Given records »
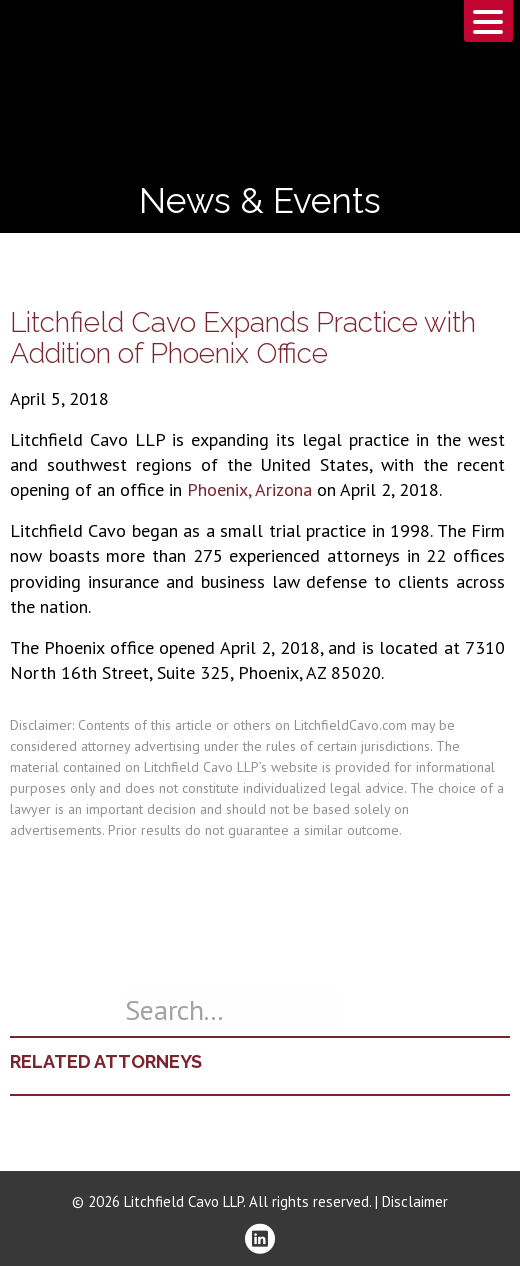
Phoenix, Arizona (249, 489)
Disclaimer (415, 1201)
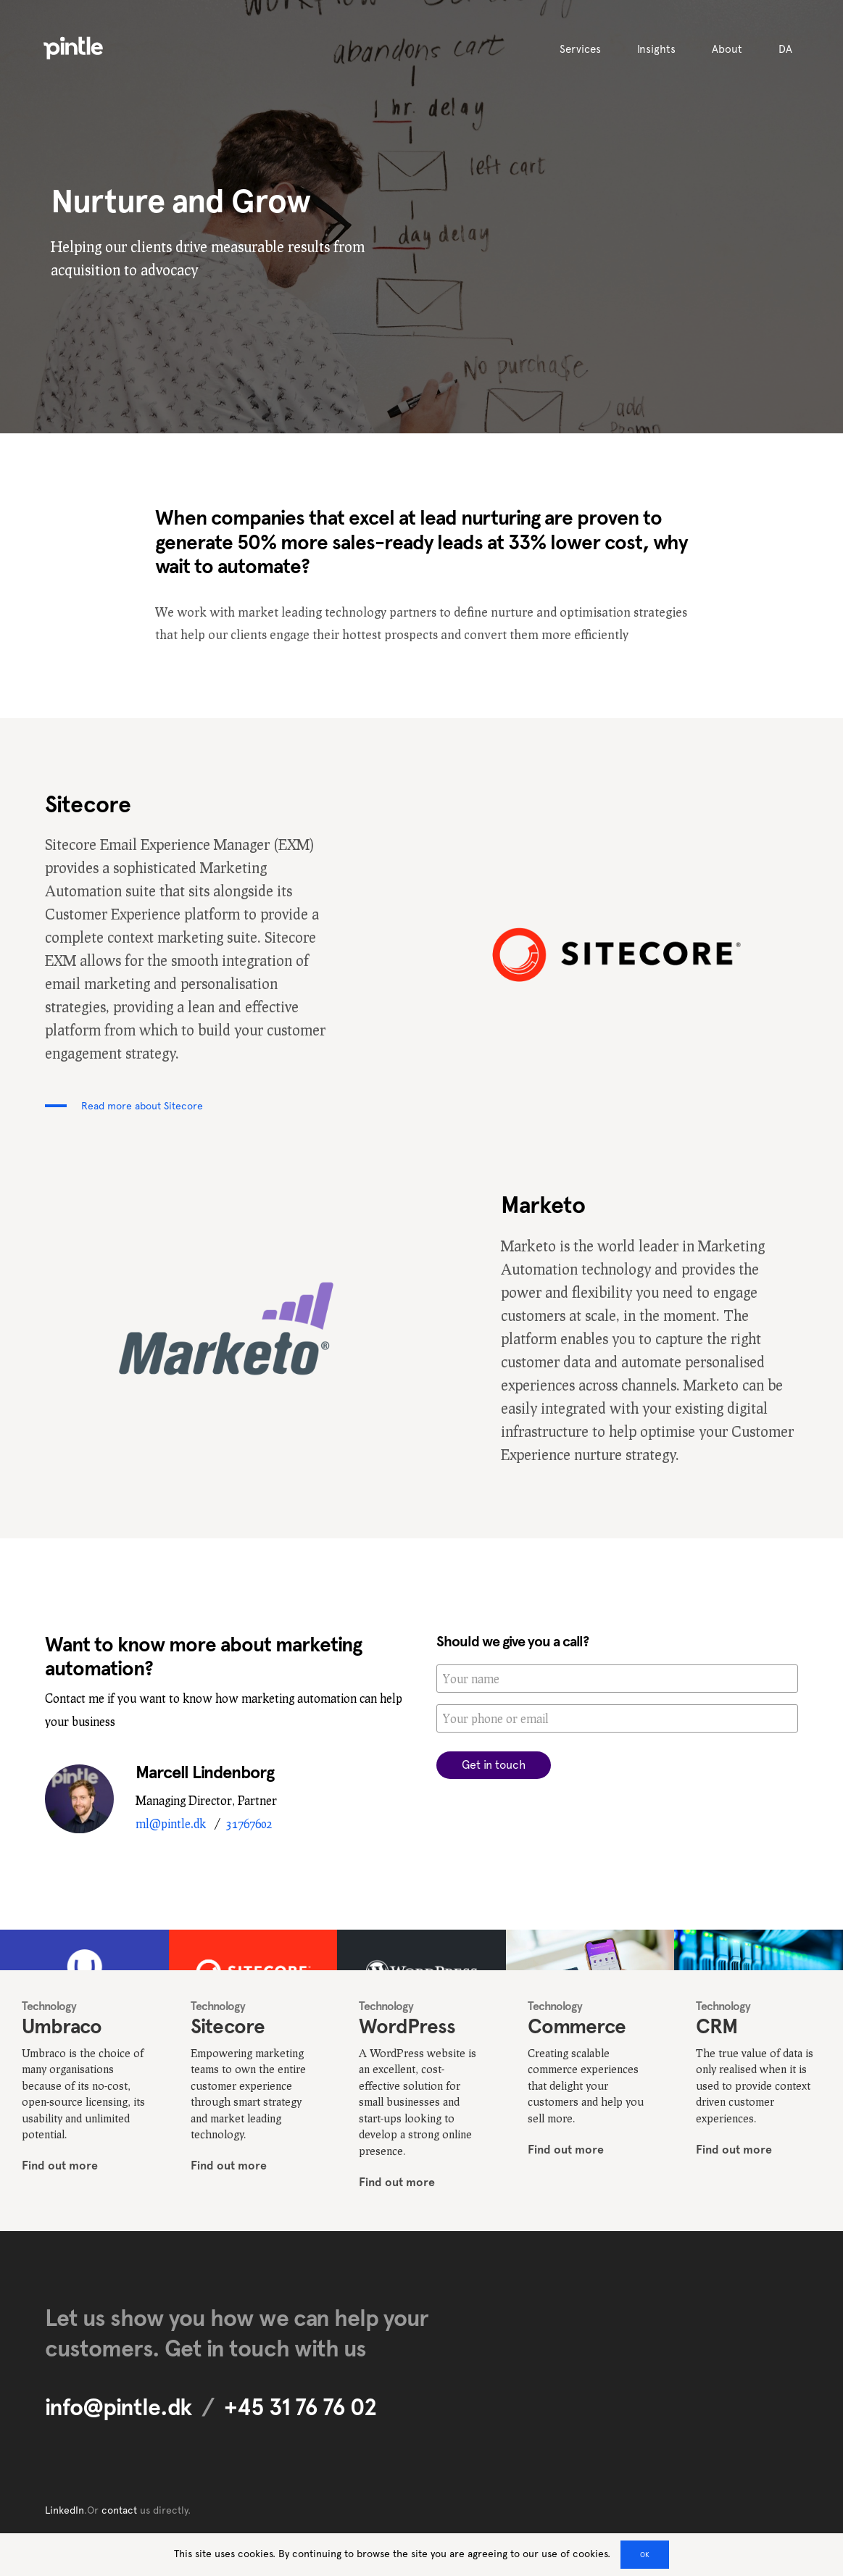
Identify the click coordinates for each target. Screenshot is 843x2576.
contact (119, 2510)
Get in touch (494, 1765)
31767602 (249, 1823)
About (727, 49)
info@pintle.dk (118, 2407)
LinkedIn (64, 2510)
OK (644, 2555)
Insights (656, 49)
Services (580, 49)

Goal of the exercise »
Your output should be an exact copy of the lines from the one containing "contact (119, 2510)" through the last line of the data above.

Answer space »
contact (119, 2510)
Get in touch (494, 1765)
31767602 (249, 1823)
About (727, 49)
info@pintle.dk (118, 2407)
LinkedIn (64, 2510)
OK (644, 2555)
Insights (656, 49)
Services (580, 49)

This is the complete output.